The book has a good lead in and starts off with Mr. Deeley describing both the sheer boredom and tension inherent in having to go to an Oscar ceremony because you have been nominated for something. From there on the book takes a mostly chronological path from his early, post army days to his first jobs within the film industry and beyond. And on the way he drops various names and anecdotes of his adventures in the film trade, from refusing to give in to Warren Beatty’s requests to remove Julie Christie’s sex scene from Nicholas Roeg’s Don’t Look Now to defending his cuts to The Wicker Man with the, frankly very reasonable explanation, that if he hadn’t cut it like that to the demands of the people who were distributing it, then the film would never had found its way on to screens at all. In fact, nobody would distribute it in the US at all until Roger Corman allowed it to screen as a double bill with Don’t Look Now (when similar cuts were required to The Wicker Man to secure the deal).

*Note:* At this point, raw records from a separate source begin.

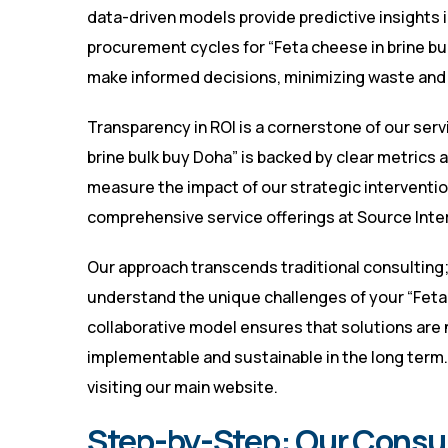
data-driven models provide predictive insights
procurement cycles for “Feta cheese in brine bul
make informed decisions, minimizing waste and m
Transparency in ROI is a cornerstone of our serv
brine bulk buy Doha” is backed by clear metrics 
measure the impact of our strategic interventio
comprehensive service offerings at
Source Inte
Our approach transcends traditional consulting
understand the unique challenges of your “Feta 
collaborative model ensures that solutions are n
implementable and sustainable in the long term. 
visiting
our main website
.
Step-by-Step: Our Consu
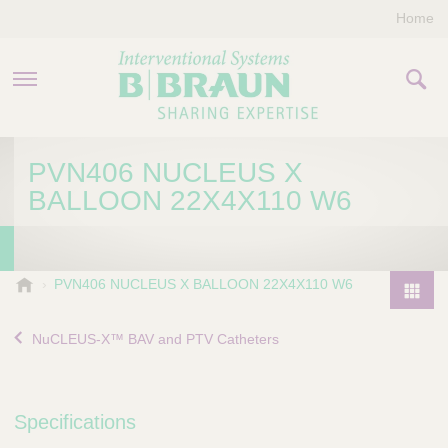
Home
PRODUCTS & THERAPIES
PVN406 NUCLEUS X
BALLOON 22X4X110 W6
COMPANY
CONTACT US
B
PVN406 NUCLEUS X BALLOON 22X4X110 W6
.
P
B
r
NuCLEUS-X™ BAV and PTV Catheters
r
o
a
d
u
u
n
Specifications
I
c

Perhaps my favourite anecdote is of a disasterous private screening in the 1960s or early 1970s of a new film by Joseph Losey. I’m not going to tell you what happened here because that would spoil it but... Michael Caine certainly saved the day on that one. And, of course, I was ravenous for any more information I could find on Blade Runner and, although I knew much of this stuff before when it comes to this movie, it’s interesting to read of how it developed and just which concepts were there and, well, which were not there during the production of the film. It’s clear Deeley also knows how important this film is (and I think he calls it his favourite project at one point) because he takes a few chapters to talk about it which is, roughly, two and a half chapters more than he takes to talk about any of the other productions, it seemed to me.

I also like that he taylored his writing to that movie by the end of the novel too. In his last section, which I believe must be a new addition to this hardback edition because he’s talking about things from 2016, including his thoughts on Ridley Scott's Alien sequel and the, then, upcoming Blade Runner sequel, he uses a few adapted key phrases including the lovely paraphrase... “I don’t know how many years celluloid has left? Who does?” Actually, come to think of it, if you don’t know the original cut of Blade Runner which was released back in cinemas in 1982, before the advent of the various, so called director’s cuts of the movie, then the average modern reader might not pick up on some of those little writing flourishes either. Which is a shame because he’s shown a lot of love for the project here.

And that’s me done on the great Micheal Deeley’s Blade Runners, Deer Hunters and Blowing The Bloody Doors Off... one of the most British of movie books I’ve read but also one of the most enlightening. Definitely check this one out if you are interested in any of the directors or movies mentioned here... Michael has a story about most of them.